(Stored data entries)
= = = =

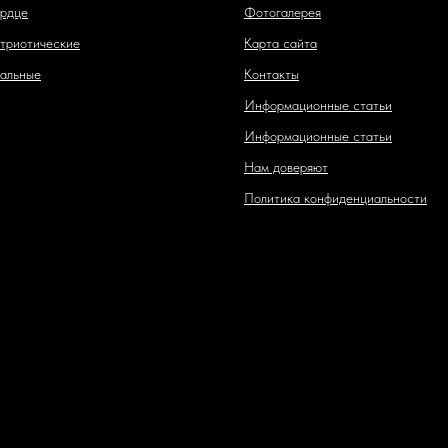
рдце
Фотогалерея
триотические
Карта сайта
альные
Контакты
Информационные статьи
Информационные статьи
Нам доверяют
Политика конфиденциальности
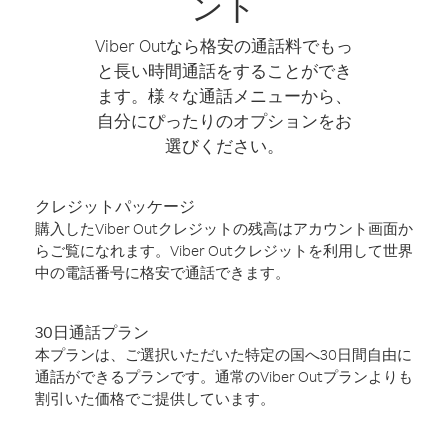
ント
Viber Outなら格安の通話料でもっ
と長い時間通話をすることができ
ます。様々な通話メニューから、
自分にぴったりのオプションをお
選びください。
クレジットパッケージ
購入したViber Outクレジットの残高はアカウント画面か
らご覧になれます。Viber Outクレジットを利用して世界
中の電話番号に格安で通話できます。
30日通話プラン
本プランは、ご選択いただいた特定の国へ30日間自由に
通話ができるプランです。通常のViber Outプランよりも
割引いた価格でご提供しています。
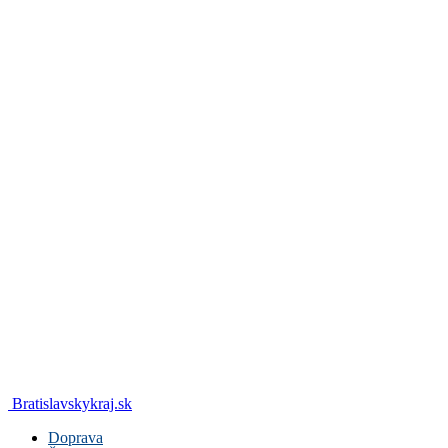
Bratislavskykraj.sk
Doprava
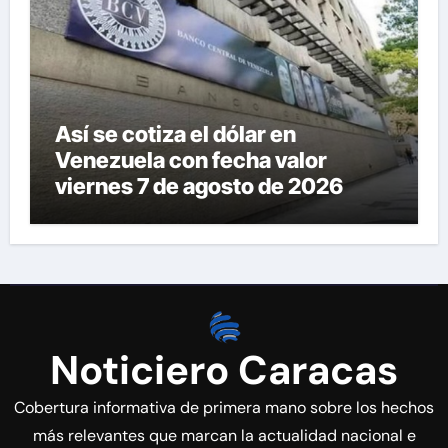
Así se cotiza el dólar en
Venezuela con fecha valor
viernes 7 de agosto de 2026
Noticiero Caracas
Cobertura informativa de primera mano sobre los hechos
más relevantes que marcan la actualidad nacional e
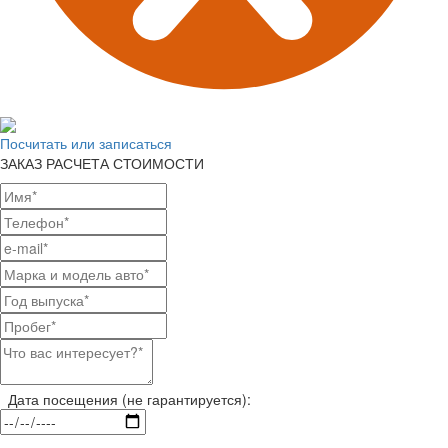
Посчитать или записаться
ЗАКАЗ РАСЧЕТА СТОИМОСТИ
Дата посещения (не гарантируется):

= = = =

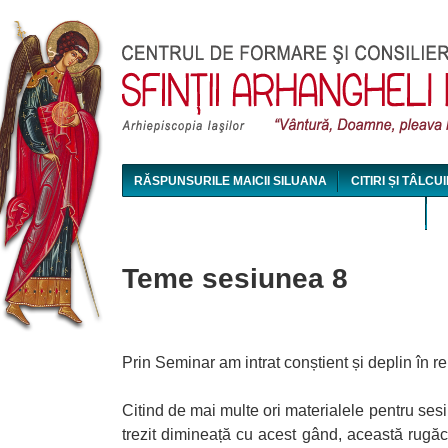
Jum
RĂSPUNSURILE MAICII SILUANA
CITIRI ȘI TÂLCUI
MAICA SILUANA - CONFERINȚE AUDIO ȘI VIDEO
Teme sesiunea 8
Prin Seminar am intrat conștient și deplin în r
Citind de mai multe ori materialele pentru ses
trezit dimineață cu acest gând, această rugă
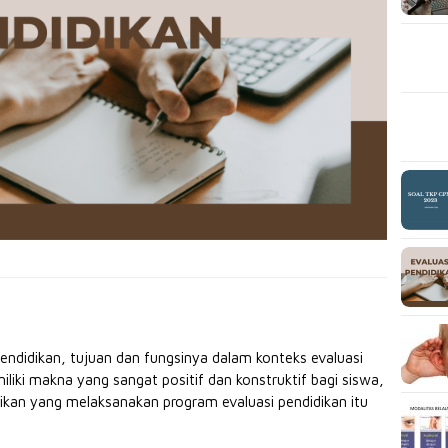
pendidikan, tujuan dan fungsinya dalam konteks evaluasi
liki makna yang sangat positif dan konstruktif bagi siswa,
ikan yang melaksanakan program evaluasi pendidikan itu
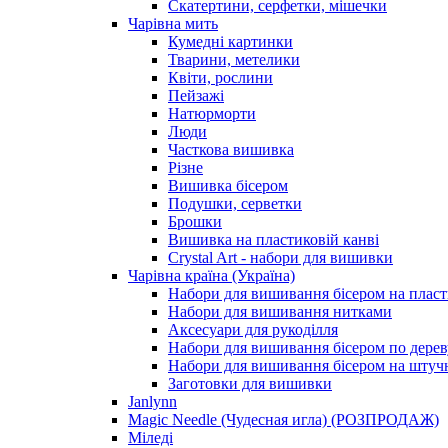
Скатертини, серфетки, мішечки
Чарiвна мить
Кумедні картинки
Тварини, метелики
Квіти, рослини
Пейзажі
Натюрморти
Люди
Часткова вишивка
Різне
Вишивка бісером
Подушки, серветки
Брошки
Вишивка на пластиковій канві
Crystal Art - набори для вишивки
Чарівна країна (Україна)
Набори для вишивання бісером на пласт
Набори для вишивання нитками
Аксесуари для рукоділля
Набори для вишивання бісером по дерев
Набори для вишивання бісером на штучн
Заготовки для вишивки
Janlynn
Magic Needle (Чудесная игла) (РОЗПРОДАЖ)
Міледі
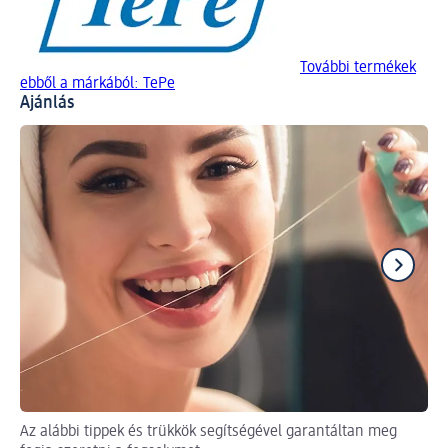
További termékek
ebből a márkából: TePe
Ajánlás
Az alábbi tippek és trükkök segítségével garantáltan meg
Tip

= = = =

* **Task directions**
Look through the entries above and list every line containing "pendidikan".

* **Output below**
pendidikan, tujuan dan fungsinya dalam konteks evaluasi
ikan yang melaksanakan program evaluasi pendidikan itu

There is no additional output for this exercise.